Au printemps 2022, Greg Ruggiero, rédacteur en chef de Seven Stories Press, a lu un New York Times un éditorial qui l'a énervé. Dans ce document, Barbara McQuade, professeur de droit à l'Université du Michigan et ancienne avocate américaine, discute des élections d'État à venir et de la façon dont plusieurs candidats au poste de secrétaire d'État – le bureau qui supervise généralement le vote dans chaque État – cherchaient à utiliser ce poste comme « une plateforme ». pour diffuser de la désinformation » sur la sécurité des élections américaines.
« Ce que j'ai vu dans le message de Barb était un effort pour avertir le pays de la possibilité très réelle du fascisme en Amérique », a déclaré Ruggiero. Quelques jours plus tard, Ruggiero a envoyé un e-mail à McQuade et l'a invitée à développer son article dans un livre. McQuade a répondu quelque peu timidement, se souvient-il, n'ayant jamais écrit de livre auparavant. Mais après un appel téléphonique de présentation et quelques séances de brainstorming plus tard, les deux hommes avaient tracé ce qui allait devenir. Attaque de l’intérieur : comment la désinformation sabote l’Amérique.

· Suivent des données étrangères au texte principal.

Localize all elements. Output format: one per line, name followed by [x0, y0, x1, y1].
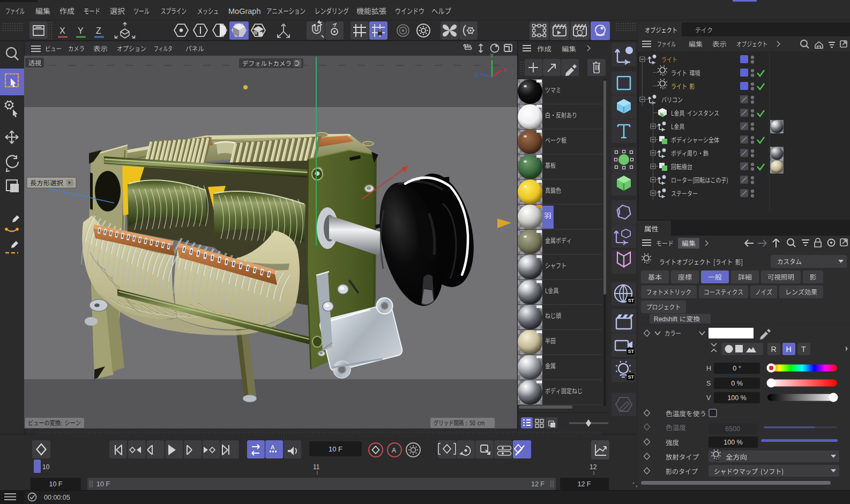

Le 27 février, le livre a fait sensation, débutant à la troisième place du classement. New York Times liste des best-sellers. La directrice de la publicité de Seven Stories, Ruth Weiner, attribue en grande partie à McQuade le succès du livre. McQuade a amené avec elle un public venu de ses apparitions en tant qu'analyste juridique sur NBC News et MSNBC, son podcast populaire. #Belles soeurs, et quelque 680 000 abonnés sur X. Mais il y a aussi le sujet d'actualité du livre. La menace croissante de la désinformation est « sans doute le problème le plus important de ce moment historique », a déclaré Dan Simon, fondateur et éditeur de Seven Stories.
Dans Attaque de l'intérieur, McQuade explore comment de mauvais acteurs, au pays et à l'étranger, sèment la division et érodent la confiance dans les institutions qui ont soutenu la démocratie américaine, et comment les plateformes de médias sociaux sont devenues des moteurs de désinformation particulièrement puissants. La dernière section du livre propose plusieurs solutions proposées, toutes ancrées par une seule valeur fondamentale : « un engagement inébranlable envers la vérité », écrit McQuade. « Même si nous ne pouvons jamais débarrasser la politique de ses manipulations et de ses pressions, conclut-elle, nous pouvons insister sur les faits et refuser de perpétuer des affirmations que nous savons être des mensonges. »
Avec quelque 67 000 exemplaires imprimés à ce jour, le livre a trouvé un écho auprès des lecteurs. Mais cela semble aussi particulièrement pertinent pour les éditeurs. En tant qu’institutions de confiance, les éditeurs de livres ont longtemps été considérés comme un rempart contre la désinformation. Toutefois, dans le même temps, les éditeurs de livres ont historiquement maintenu une approche plutôt indépendante en matière de vérification des faits, laissant pour l’essentiel la responsabilité aux auteurs de garantir l’exactitude des faits contenus dans leurs manuscrits. Mais avec la montée de la désinformation, comme le soutient McQuade dans son livre, ce genre d’approche douce de l’exactitude est-elle encore suffisante ?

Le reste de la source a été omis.